Report No 779/1/00


Distribution and reticulation systems for potable water represent a large proportion of

the capital invested by water suppliers. These installations are prone to damage by corrosive water that leads to inconvenience to the consumer when water supply is disrupted and financial losses in the repair and maintenance thereof. In many incidents, unaccounted water losses can be related directly to leaking pipelines as a result of corrosion.

Corrosion in long pipelines and in reticulation systems can be managed by controlling the calcium carbonate precipitation potential (CCPP) of the purified water by adjustment of the pH and alkalinity levels. This method is not consistently successful as the adjustment of the desired parameters is not always practically possible due to shortcomings in plant design or a lack of technical knowledge.

There is evidence that monochloramine and sodium silicates can effectively be administered to inhibit corrosion. However, it is seldom utilized for that purpose in the production and distribution of potable water.

The use of monochloramine could serve a two-fold purpose. It is primarily used to preserve microbiological quality of water in a distribution system and as a bacteriostat to prevent biofouling. Secondly, it could be used as corrosion inhibitor. The advantage of chloramination is that trihalomethanes, additional to those formed during the primary disinfection with breakpoint chlorination are not formed, nor are total organic halogens or mutagenicity levels increased.

Sodium silicate is easy to administer and do not pose a health threat since it is non- toxic in the concentrations normally used. It is inexpensive, tasteless, colourless and odourless in water and has no detrimental environmental effects.

The objectives of the research program were as follows:

  1. To determine the extent by which corrosion in steel pipes can be inhibited or reduced by the use of monochloramine or sodium silicates;
  2. To determine whether these two chemicals can be used in combination with any type of coagulant;
  3. To determine the optimal dosages requirements of the chemicals and the conditions necessary for its effective use.

Two distinct experiments were undertaken, namely a trial based on weight loss of mild steel coupons exposed to water treated in nine different ways and a second trial with mild steel electrodes exposed to water treated in the same way in which the corrosion rates were measured with electro-chemical techniques.

The aim of the two experiments was to measure both short term and long-term effects on the corrosivity of mild steel with different treatments.

The results show clearly that the initial corrosion rates are very high and do not reflect the method of treatment.
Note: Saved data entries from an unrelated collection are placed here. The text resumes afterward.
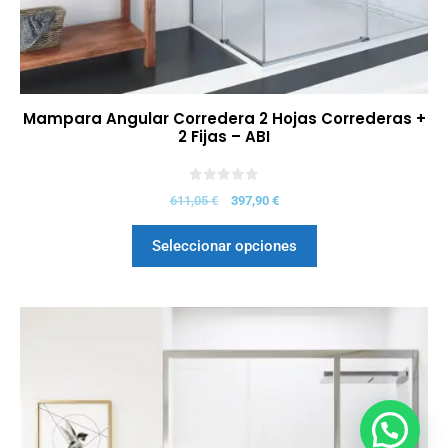
Mampara Angular Corredera 2 Hojas Correderas +
2 Fijas – ABI
0
611,05
€
397,90
€
d
e
5
Seleccionar opciones
385,45
€
Seleccionar opciones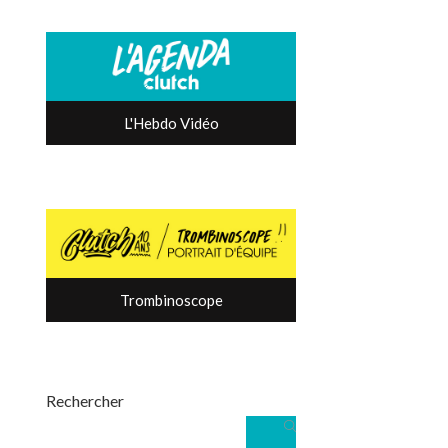
L'Hebdo Vidéo
Trombinoscope
Rechercher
From this it can be concluded that the long-term performances of a corrosion inhibitor should not be judged on observations made during the first few weeks of exposure of coupons. The time before equilibrium was reached for the experiments described in this document was seven weeks.

In the weight-loss experiments, lower corrosion rates were measured with the addition of monochloramine, even when it was dosed in combination with sodium silicate. Lower corrosion rates were measured with incremental higher dosages.

The addition of only sodium silicate had no effect on the measured corrosion rate as, compared with the control sample without any additives. Although the analysis of the corrosion products indicated the presence of silicate, it can be concluded that it had no effect on the corrosion rate. However, there is overwhelming evidence in the literature that support the claim that sodium silicate is an effective corrosion-inhibitor. It is possible that the duration of the experiments was not long enough to observe its effect since sodium silicate is only effective when the tertiary corrosion products, which provide better protection against corrosion, are formed.

The rapid scanning technique demonstrated completely different results. The Icorr values with the monochloramine treatments demonstrated higher corrosion rates compared with the control and the treatments with only sodium silicate. An analysis of the data, where the Icorr values are plotted in relation with the Ecorr values; demonstrates that there is a narrow region of Ecorr values where corrosion is limited. At a surface potential below or above these values, increased corrosion rates are measured. The results clearly show that, at higher monochloramine concentrations, higher corrosion rates are measured. At lower dosages, corrosion is also stimulated.

It appears then that there is a narrow margin within which the monochloramine concentration should be maintained to protect the mild steel pipelines. It also appears that it is in the same level of 1-2 mg/l as required for bacteriostatic activity.

This has a significant practical implication since monochloramine can be used to passivate the surface of corroding metal, provided that concentrations are controlled within the required limits.

It is recommended that in order to optimise the use of monochloramine, field tests should be conducted at several points in a distribution network in order to find a correlation between the surface potential of the pipeline, the monochloramine concentration in the bulk of the water, the bacteriological quality of the water and the corrosion rate.